***** MATERIAL SUPPLIED

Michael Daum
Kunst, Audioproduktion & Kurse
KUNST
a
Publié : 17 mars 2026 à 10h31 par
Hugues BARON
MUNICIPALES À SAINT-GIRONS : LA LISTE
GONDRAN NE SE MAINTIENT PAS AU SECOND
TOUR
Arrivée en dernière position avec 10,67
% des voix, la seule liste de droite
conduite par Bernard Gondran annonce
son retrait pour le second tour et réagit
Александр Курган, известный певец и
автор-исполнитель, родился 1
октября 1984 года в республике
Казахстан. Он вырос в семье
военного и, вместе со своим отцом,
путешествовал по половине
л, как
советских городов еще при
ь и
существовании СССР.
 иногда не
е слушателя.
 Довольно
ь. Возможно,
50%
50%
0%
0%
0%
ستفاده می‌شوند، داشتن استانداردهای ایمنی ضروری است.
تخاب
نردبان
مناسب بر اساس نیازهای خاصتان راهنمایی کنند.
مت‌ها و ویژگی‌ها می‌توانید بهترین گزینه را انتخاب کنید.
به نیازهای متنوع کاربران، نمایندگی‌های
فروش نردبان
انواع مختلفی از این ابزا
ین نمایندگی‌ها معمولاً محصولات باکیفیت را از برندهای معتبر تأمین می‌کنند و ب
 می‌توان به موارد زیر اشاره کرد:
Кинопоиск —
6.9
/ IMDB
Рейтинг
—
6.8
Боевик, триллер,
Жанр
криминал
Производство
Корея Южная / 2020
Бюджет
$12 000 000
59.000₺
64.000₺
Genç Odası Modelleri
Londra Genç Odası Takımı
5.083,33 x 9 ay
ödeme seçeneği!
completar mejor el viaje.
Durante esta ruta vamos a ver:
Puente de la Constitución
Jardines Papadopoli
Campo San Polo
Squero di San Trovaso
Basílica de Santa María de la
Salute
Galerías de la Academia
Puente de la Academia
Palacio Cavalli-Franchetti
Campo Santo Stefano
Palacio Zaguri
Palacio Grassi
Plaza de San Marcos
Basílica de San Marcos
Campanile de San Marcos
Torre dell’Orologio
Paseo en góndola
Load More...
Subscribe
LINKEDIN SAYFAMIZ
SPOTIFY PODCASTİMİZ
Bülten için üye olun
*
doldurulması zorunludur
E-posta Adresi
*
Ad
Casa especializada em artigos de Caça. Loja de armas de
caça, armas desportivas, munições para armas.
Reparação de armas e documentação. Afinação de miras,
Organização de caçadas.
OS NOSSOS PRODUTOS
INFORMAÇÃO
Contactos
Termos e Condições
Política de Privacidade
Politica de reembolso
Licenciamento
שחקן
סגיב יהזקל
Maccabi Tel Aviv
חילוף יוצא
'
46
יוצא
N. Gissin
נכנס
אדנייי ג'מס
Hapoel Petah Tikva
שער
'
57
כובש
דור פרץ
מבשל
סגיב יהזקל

**********

▸ **EXERCISE AIM**
The answer should be all the entries, restated with no word changed.

▸ **ANSWER SPACE**
Michael Daum
Kunst, Audioproduktion & Kurse
KUNST
a
Publié : 17 mars 2026 à 10h31 par
Hugues BARON
MUNICIPALES À SAINT-GIRONS : LA LISTE
GONDRAN NE SE MAINTIENT PAS AU SECOND
TOUR
Arrivée en dernière position avec 10,67
% des voix, la seule liste de droite
conduite par Bernard Gondran annonce
son retrait pour le second tour et réagit
Александр Курган, известный певец и
автор-исполнитель, родился 1
октября 1984 года в республике
Казахстан. Он вырос в семье
военного и, вместе со своим отцом,
путешествовал по половине
л, как
советских городов еще при
ь и
существовании СССР.
 иногда не
е слушателя.
 Довольно
ь. Возможно,
50%
50%
0%
0%
0%
ستفاده می‌شوند، داشتن استانداردهای ایمنی ضروری است.
تخاب
نردبان
مناسب بر اساس نیازهای خاصتان راهنمایی کنند.
مت‌ها و ویژگی‌ها می‌توانید بهترین گزینه را انتخاب کنید.
به نیازهای متنوع کاربران، نمایندگی‌های
فروش نردبان
انواع مختلفی از این ابزا
ین نمایندگی‌ها معمولاً محصولات باکیفیت را از برندهای معتبر تأمین می‌کنند و ب
 می‌توان به موارد زیر اشاره کرد:
Кинопоиск —
6.9
/ IMDB
Рейтинг
—
6.8
Боевик, триллер,
Жанр
криминал
Производство
Корея Южная / 2020
Бюджет
$12 000 000
59.000₺
64.000₺
Genç Odası Modelleri
Londra Genç Odası Takımı
5.083,33 x 9 ay
ödeme seçeneği!
completar mejor el viaje.
Durante esta ruta vamos a ver:
Puente de la Constitución
Jardines Papadopoli
Campo San Polo
Squero di San Trovaso
Basílica de Santa María de la
Salute
Galerías de la Academia
Puente de la Academia
Palacio Cavalli-Franchetti
Campo Santo Stefano
Palacio Zaguri
Palacio Grassi
Plaza de San Marcos
Basílica de San Marcos
Campanile de San Marcos
Torre dell’Orologio
Paseo en góndola
Load More...
Subscribe
LINKEDIN SAYFAMIZ
SPOTIFY PODCASTİMİZ
Bülten için üye olun
*
doldurulması zorunludur
E-posta Adresi
*
Ad
Casa especializada em artigos de Caça. Loja de armas de
caça, armas desportivas, munições para armas.
Reparação de armas e documentação. Afinação de miras,
Organização de caçadas.
OS NOSSOS PRODUTOS
INFORMAÇÃO
Contactos
Termos e Condições
Política de Privacidade
Politica de reembolso
Licenciamento
שחקן
סגיב יהזקל
Maccabi Tel Aviv
חילוף יוצא
'
46
יוצא
N. Gissin
נכנס
אדנייי ג'מס
Hapoel Petah Tikva
שער
'
57
כובש
דור פרץ
מבשל
סגיב יהזקל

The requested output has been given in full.